Truth be told, The Trial is only partially a Franz Kafka novel. Work in earnest on the novel began for Kafka in 1914 following an intensely emotional and upsetting meeting with his fiancée and her sister. The manuscript he gave his friend Max Brod in 1920 was still not complete and never would be. Upon Kafka’s death, Brod set to the task of editing what existed into publishable form in direct opposition to the German ban on publishing Jewish literature in 1925. Over the years, attempts have been made to wrest control of the narrative from Brod’s editor’s eyes and piece it back together into something more befitting the idiosyncratic vision of Kafka.
The plot of The Trial is pure nightmare fuel. When it comes to the work of Kafka, most readers either view the idea of waking up as a bug as the most horrendous of possibilities in his literature or waking up to realize you have been put on trial without being told what crime you committed. The Trial definitely seems like something that could have come straight from the pen of Edgar Allan Poe; it’s not hard to imagine pit and the pendulum awaiting Kafka’s Josef K. after he is found guilty.

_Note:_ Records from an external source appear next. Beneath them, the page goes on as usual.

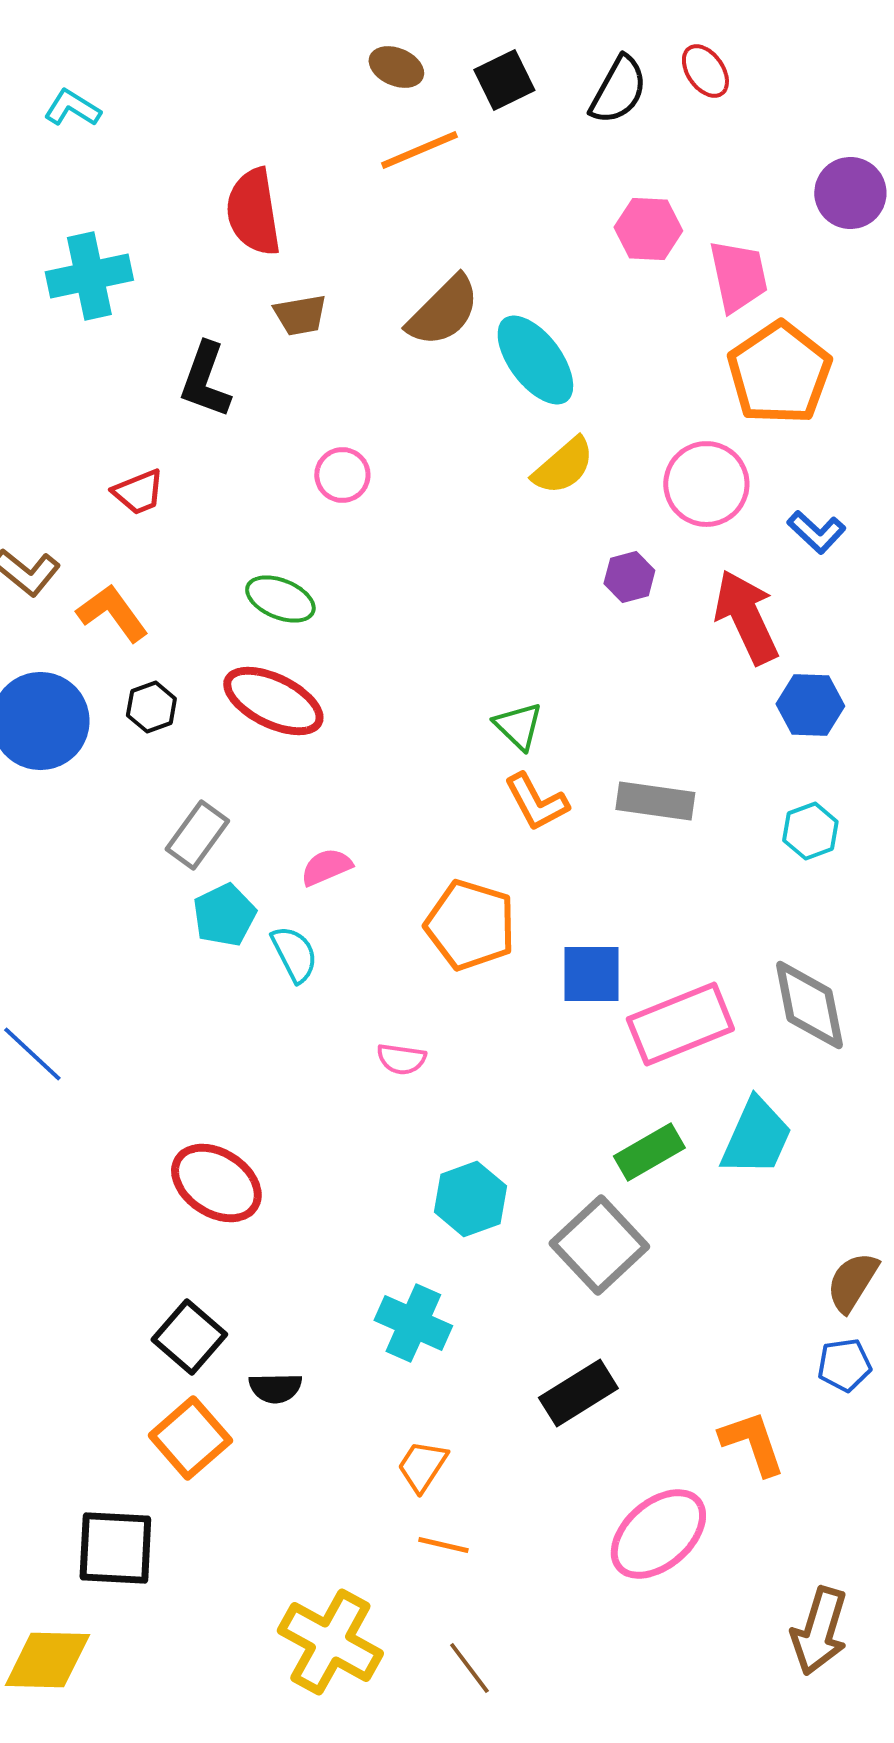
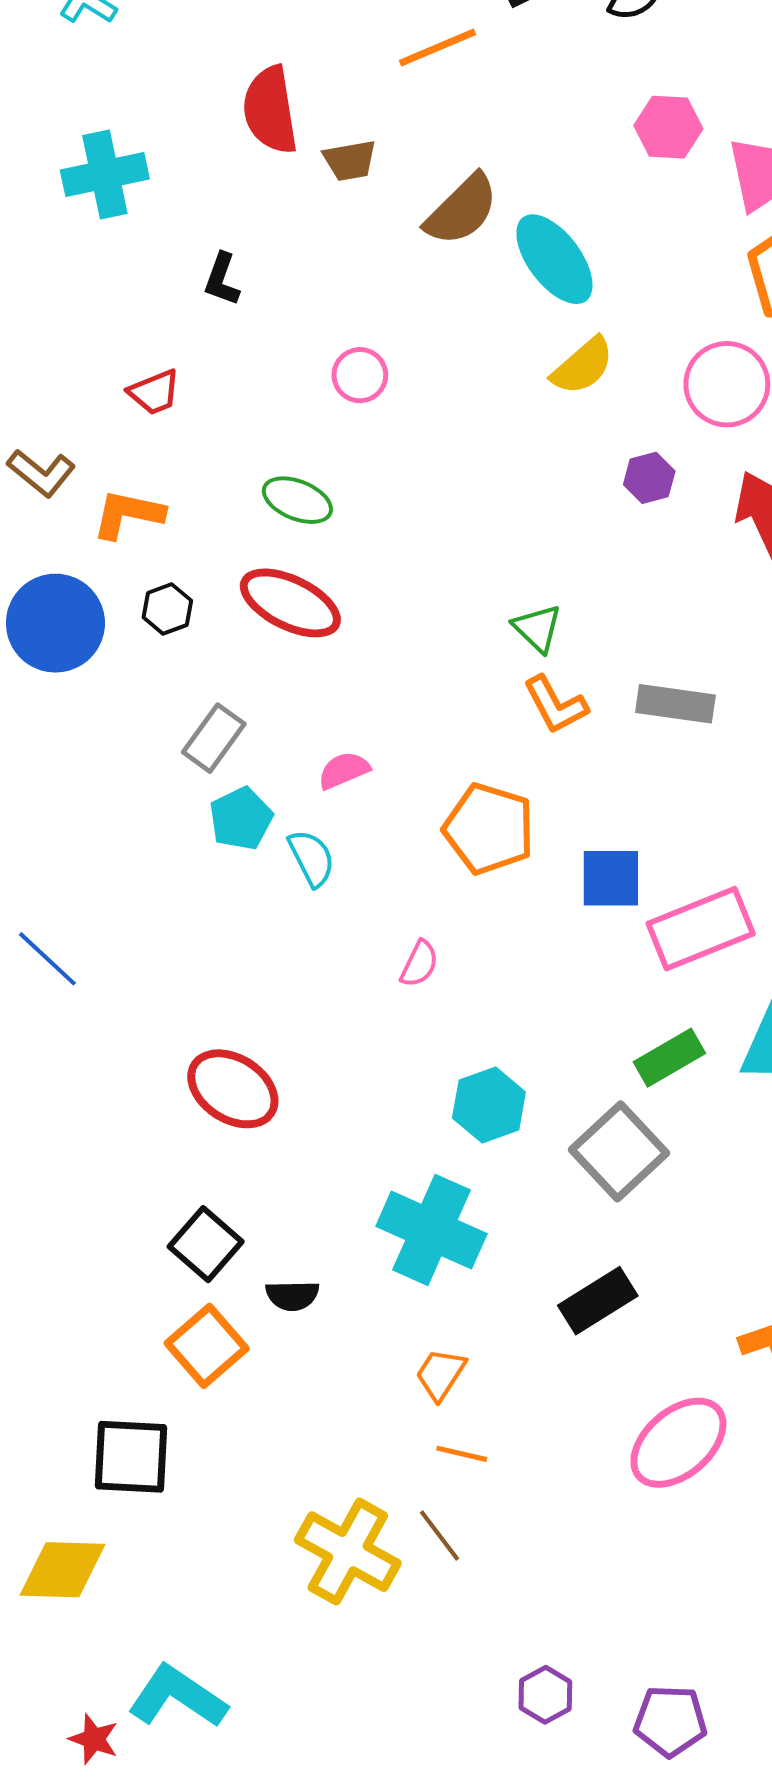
brown trapezoid: (300, 315) -> (350, 160), moved
black L-shape: (205, 380) -> (222, 279), size x0.7
orange L-shape: (112, 613) -> (128, 514), turned -42
pink semicircle: (401, 1059) -> (419, 964), turned -72
cyan cross: (413, 1323) -> (431, 1230), size x1.4
brown line: (469, 1668) -> (440, 1535), moved

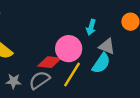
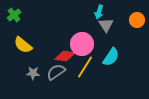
cyan arrow: (91, 27) -> (99, 12), moved
gray triangle: (107, 46) -> (106, 25), moved, turned 35

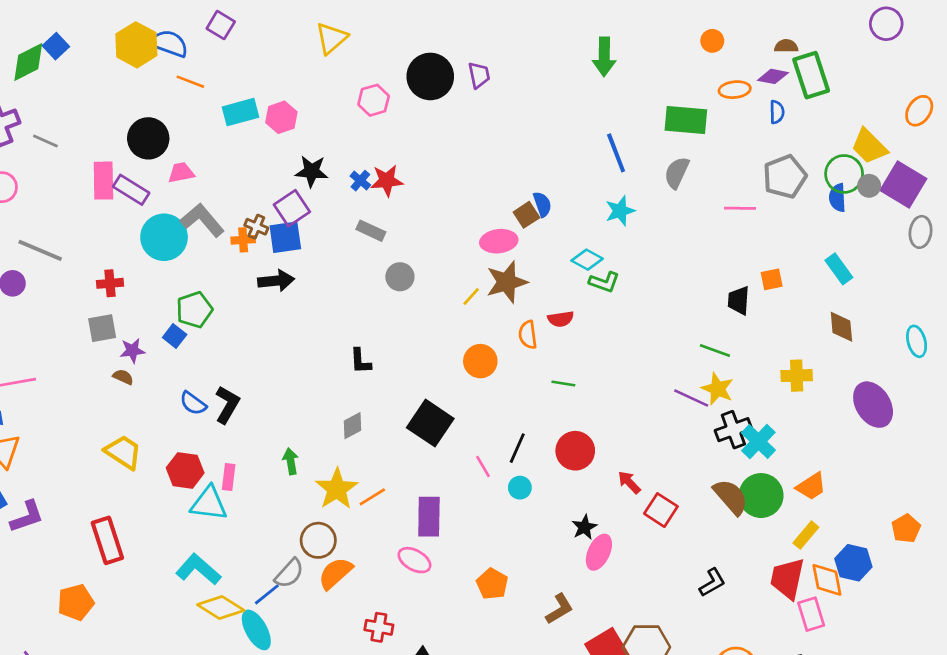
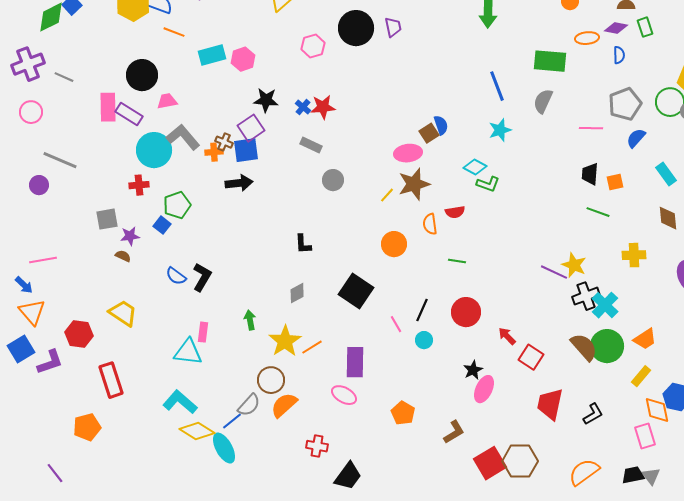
green rectangle: (811, 75) -> (645, 27), size x0.6
blue semicircle: (837, 198) -> (636, 138), moved, turned 45
red cross: (110, 283) -> (139, 185), moved
black trapezoid: (739, 300) -> (590, 174), moved
green line: (715, 351) -> (598, 212), moved
red hexagon: (185, 470) -> (79, 334), moved
red trapezoid: (787, 579) -> (550, 404), moved
black L-shape: (712, 583) -> (593, 414), moved

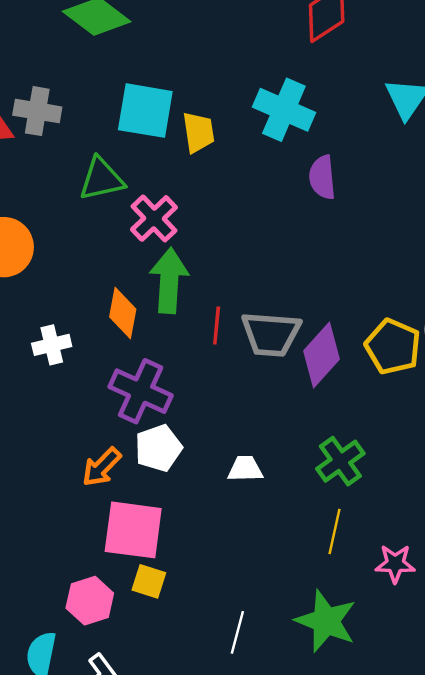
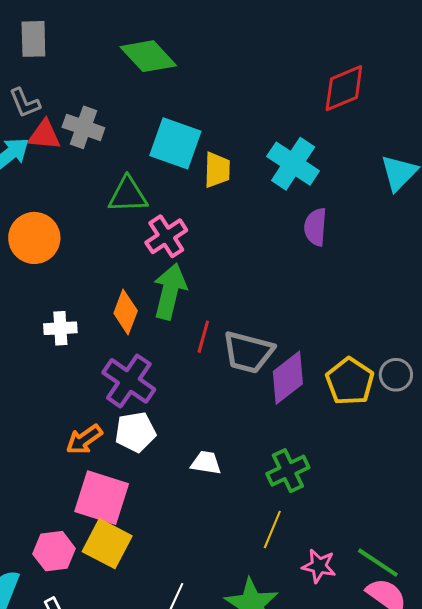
yellow square: (149, 581) -> (107, 544), size x1.6

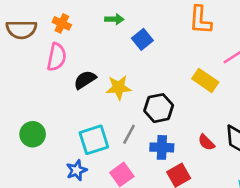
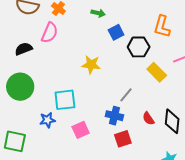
black semicircle: (85, 80) -> (24, 49), moved
black hexagon: (159, 108) -> (139, 47), moved
green circle: (33, 134) -> (20, 87), size x1.4
gray line: (129, 134) -> (126, 95), moved

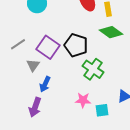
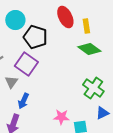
black pentagon: (76, 45) -> (35, 37), moved
green cross: (93, 69) -> (93, 88), moved

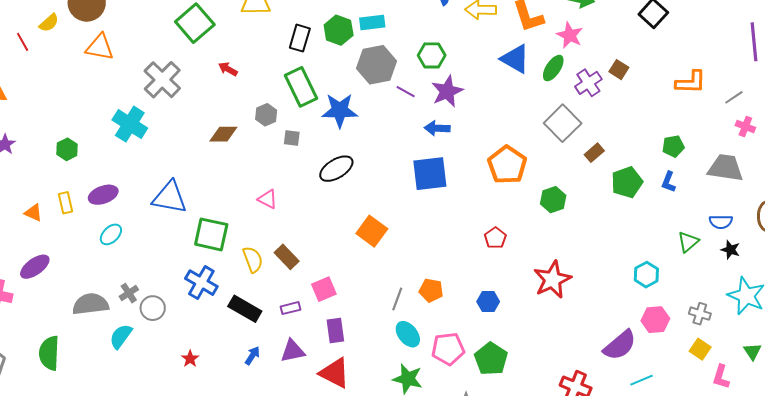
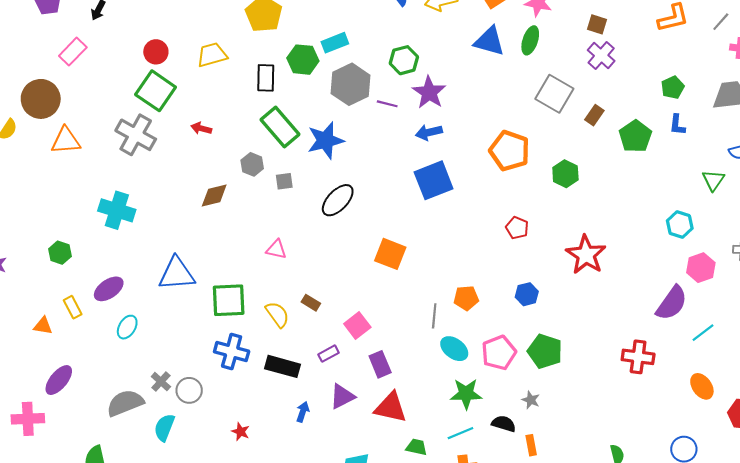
gray cross: (162, 80) -> (136, 135), moved
purple cross: (588, 83) -> (601, 56), moved
brown rectangle: (287, 257) -> (311, 303), size x0.7

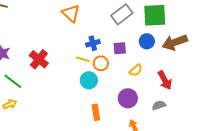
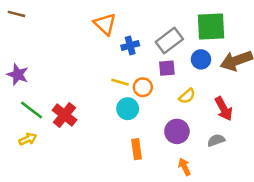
gray rectangle: (122, 14) -> (169, 40), moved
blue cross: (93, 43) -> (130, 45), moved
red cross: (39, 59) -> (64, 115), moved

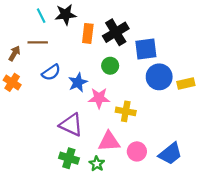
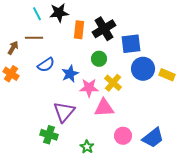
yellow rectangle: (186, 84) -> (167, 75), turned 35
yellow cross: (126, 111) -> (113, 83), moved, turned 30
purple triangle: (71, 125) -> (64, 112), turned 45
pink triangle: (109, 141) -> (104, 108), moved
green cross: (69, 158) -> (49, 135), moved

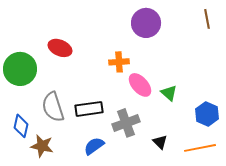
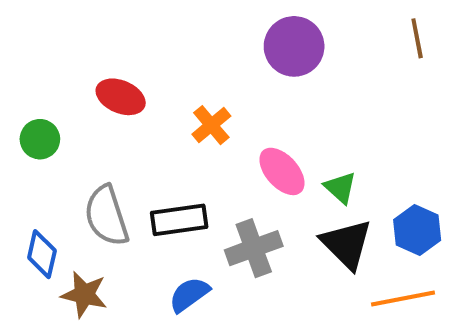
orange cross: (119, 62) -> (211, 125), moved, turned -36
green circle: (20, 69) -> (40, 139), size x0.6
black triangle: (160, 142) -> (347, 244), moved, size x1.8

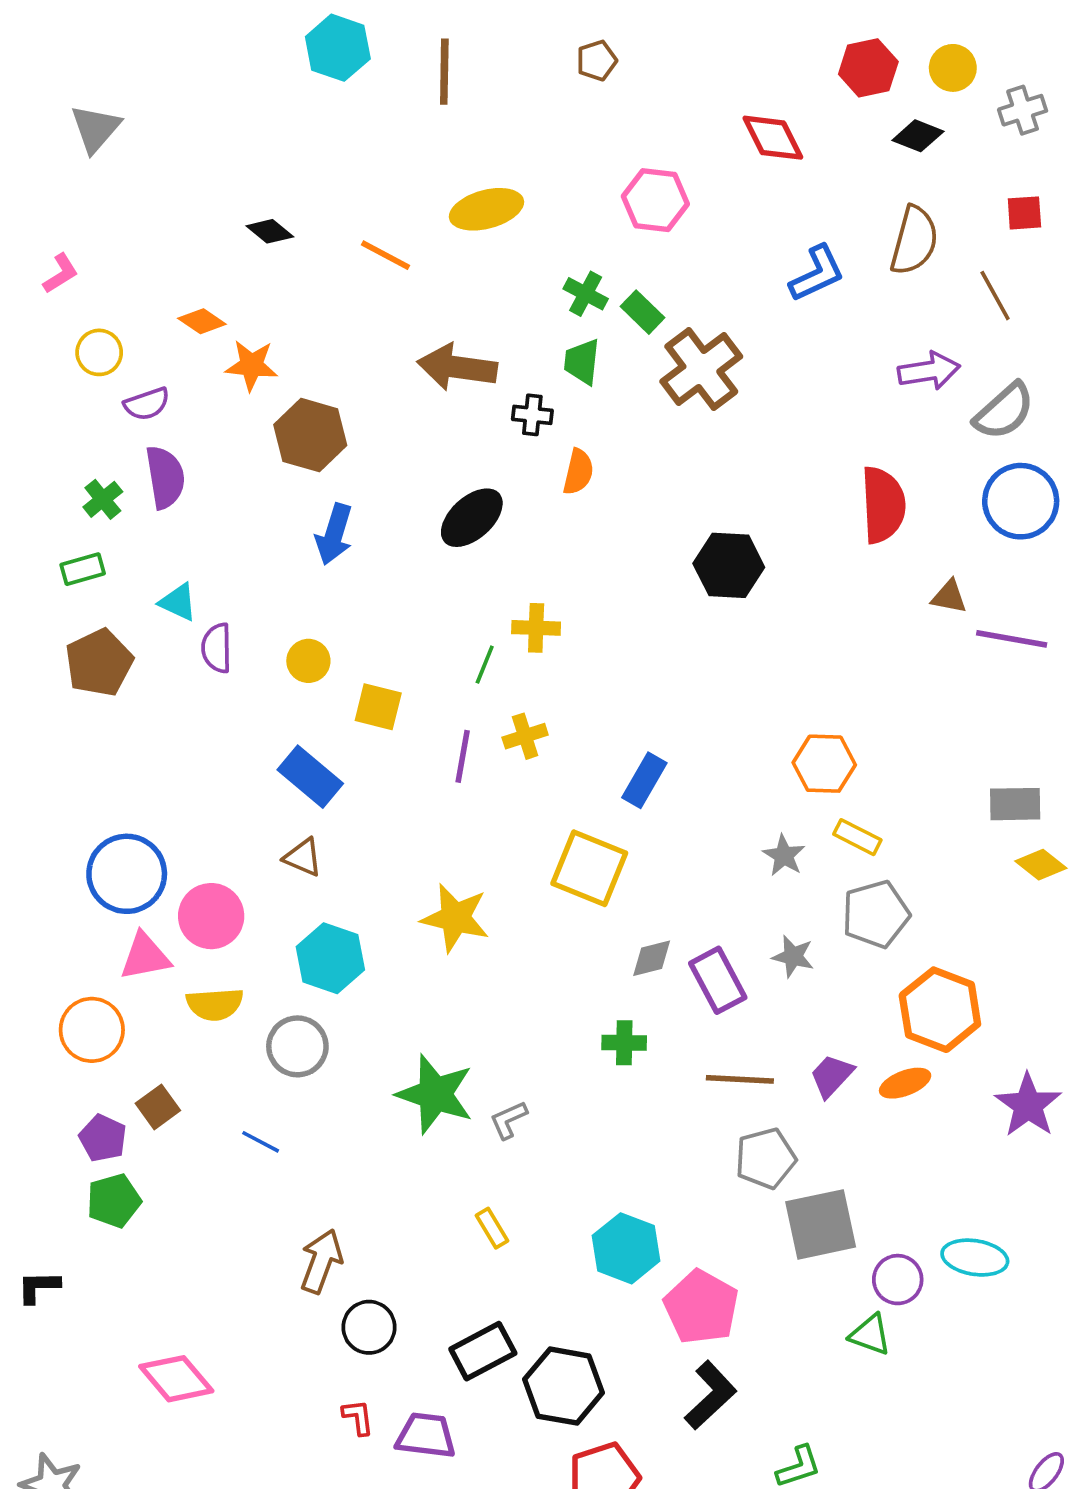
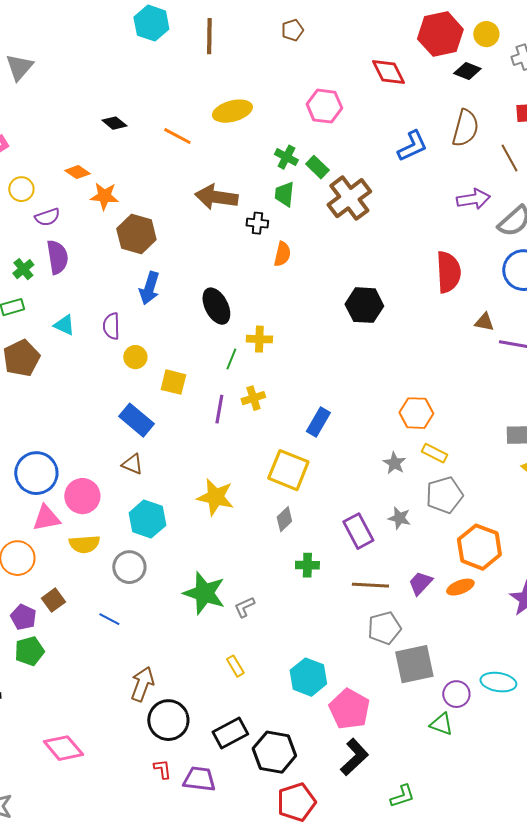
red hexagon: (868, 68) -> (440, 34), size x1.4
black ellipse: (472, 518) -> (216, 306), moved, turned -75
purple semicircle: (217, 648) -> (111, 326), moved
gray diamond: (652, 958) -> (284, 519), moved, turned -30
black circle: (369, 1327) -> (168, 720), size x1.4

Rare is the reader who expresses doubt about the main character’s eventual conviction. Part of the paranoid nightmarish quality of the book is that is plain the outcome has been foretold before the beginning even starts. Room for debate does exist on the question of whether Josef K. is actually guilty or not, however. Steadfastly in the corner of those who are convinced beyond a reasonable doubt of the guilt of Kafka’s protagonist is filmmaker Orson Welles. The position of Welles on this subject becomes more important than most in light of the fact he directed a film adaptation in 1962. The Trial was also adapted into a film in 1993, several stage plays, a handful of radio dramas, and numerous homages, parodies, and unofficial loosely interpreted films and TV episodes.